From: Bing Zhao <bzhao@marvell.com>
To: Andreas Fenkart <andreas.fenkart@streamunlimited.com>
CC: "linville@tuxdriver.com" <linville@tuxdriver.com>,
	"linux-wireless@vger.kernel.org" <linux-wireless@vger.kernel.org>,
	"daniel@zonque.org" <daniel@zonque.org>,
	Yogesh Powar <yogeshp@marvell.com>,
	Avinash Patil <patila@marvell.com>
Date: Wed, 3 Apr 2013 11:37:43 -0700
Subject: RE: [PATCH 1/6] mwifiex: bug: remove NO_PKT_PRIO_TID.
Message-ID: <477F20668A386D41ADCC57781B1F70430D9DDAB35D@SC-VEXCH1.marvell.com> (sfid-20130403_203843_405820_3186135A)
References: <20130402000511.GA31921@blumentopf>
 <1364861325-30844-1-git-send-email-andreas.fenkart@streamunlimited.com>
 <477F20668A386D41ADCC57781B1F70430D9DDAB197@SC-VEXCH1.marvell.com>
 <20130403113554.GA14785@blumentopf>
In-Reply-To: <20130403113554.GA14785@blumentopf>
Content-Type: text/plain; charset="us-ascii"
MIME-Version: 1.0
Sender: linux-wireless-owner@vger.kernel.org

Hi Andi,

> > With this patch (1/6) applied, I'm getting soft-lockup watchdog:
> >
> > BUG: soft lockup - CPU#3 stuck for 22s! [kworker/3:1:37]
> 
> My bad here, should be like this when patch is applied first:
> 
> @@ -919,8 +919,12 @@ mwifiex_wmm_get_highest_priolist_ptr(struct
> mwifiex_adapter *adapter,
> 
>                 do {
>                         priv_tmp = bssprio_node->priv;
> -                       hqp = &priv_tmp->wmm.highest_queued_prio;
> 
> +                       if (atomic_read(&priv_tmp->wmm.tx_pkts_queued) == 0)
> +                               goto skip_bss;
> +
> +                       /* iterate over the WMM queues of the BSS */
> +                       hqp = &priv_tmp->wmm.highest_queued_prio;
>                         for (i = atomic_read(hqp); i >= LOW_PRIO_TID; --i) {
> 
>                                 tid_ptr = &(priv_tmp)->wmm.
> @@ -980,12 +984,7 @@ mwifiex_wmm_get_highest_priolist_ptr(struct mwifiex_adapter *adapter,
>                                 } while (ptr != head);
>                         }
> 
> -                       /* No packet at any TID for this priv.
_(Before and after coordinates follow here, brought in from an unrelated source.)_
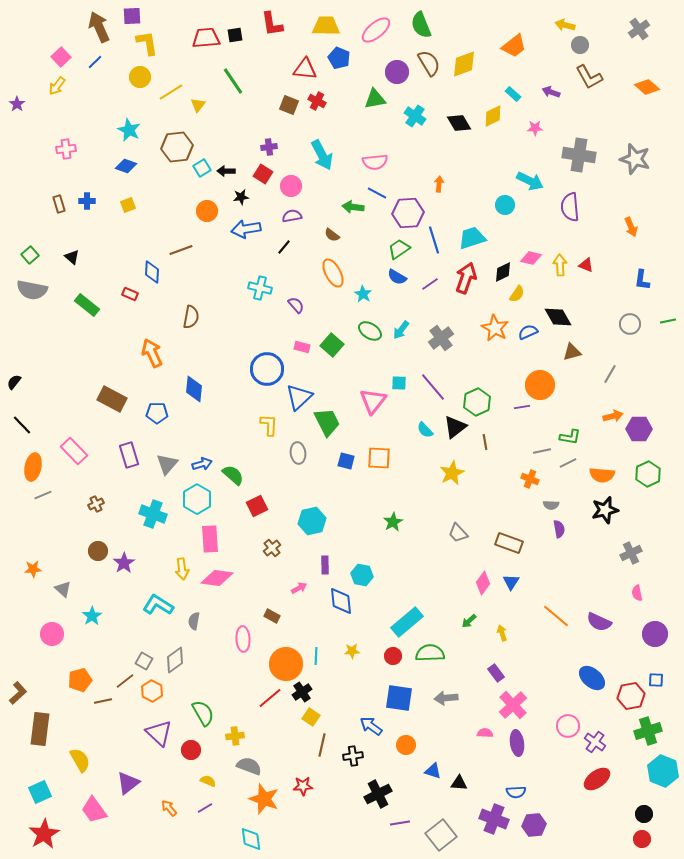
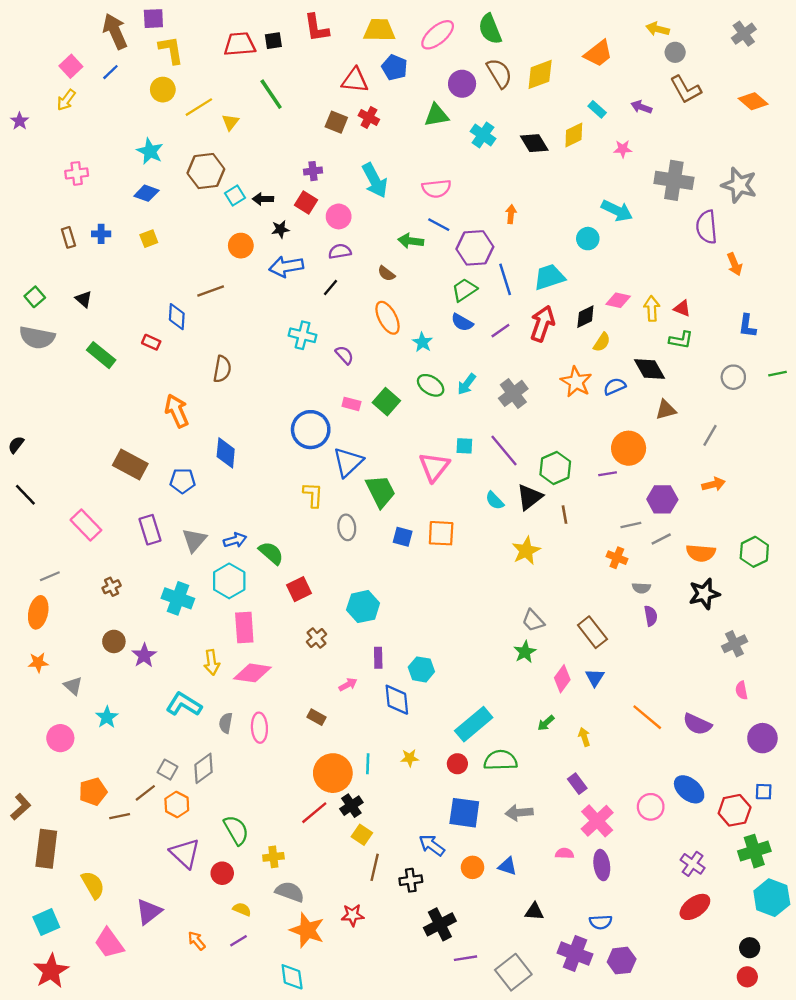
purple semicircle: (570, 207) -> (707, 227), moved
purple hexagon: (639, 429) -> (662, 499), moved
green L-shape: (570, 437) -> (681, 340), moved
orange ellipse: (33, 467) -> (38, 612), moved
green star: (393, 522) -> (525, 652), moved
brown rectangle: (509, 543) -> (592, 632), turned 32
pink ellipse: (243, 639) -> (259, 728), moved
pink circle: (568, 726) -> (651, 807), moved
blue triangle: (433, 771) -> (507, 866), moved

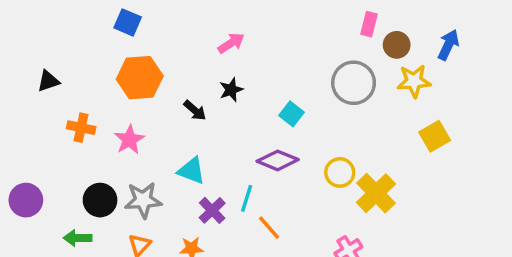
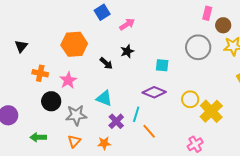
blue square: (128, 22) -> (102, 12), moved, turned 35
black triangle: (48, 81) -> (21, 46), turned -32
cyan square: (291, 114) -> (162, 65), turned -32
black circle: (100, 200) -> (51, 101), moved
Mark as
>                         such
> -                        * to skip checking TIDs for this priv (until
>                          pkt is
> -                        * added).
> -                        */
> -                       atomic_set(hqp, NO_PKT_PRIO_TID);
> -
> +skip_bss:
>                         /* Get next bss priority node */
>                         bssprio_node = list_first_entry(&bssprio_node->list,
>                                                 struct mwifiex_bss_prio_node,

Thanks for looking into it. This change fixes the soft-lockup.

> 
> That said, yes I developed the pathset the other way round. First
> cleaned up, until I knew how to fix the bug best. Then pulled the fix
> in front of the cleanup patches and -- mea culpa -- didn't test the
> patches individually. Sorry again.
> 
> Also found issue here, which could be a problem without patch 6/6:
> 
> --- a/drivers/net/wireless/mwifiex/wmm.c
> +++ b/drivers/net/wireless/mwifiex/wmm.c
> @@ -688,13 +688,13 @@ mwifiex_wmm_add_buf_txqueue(struct mwifiex_private *priv,
>         ra_list->total_pkts_size += skb->len;
>         ra_list->pkt_count++;
> 
> -       atomic_inc(&priv->wmm.tx_pkts_queued);
> -
>         if (atomic_read(&priv->wmm.highest_queued_prio) <
>                                                 tos_to_tid_inv[tid_down])
>                 atomic_set(&priv->wmm.highest_queued_prio,
>                            tos_to_tid_inv[tid_down]);
> 
> +       atomic_inc(&priv->wmm.tx_pkts_queued);
> +
> 
> 
> How should I proceed? Can I reorder patches to match my development
> cycle, which is? 2-5;1;6 or more verbosely cleanup first followed
> by bug fix and proper locking last

You can separate 6 patches into two patch sets.
1-3 fix the bug and clean up.
4-6 implement ra list rotation and proper locking.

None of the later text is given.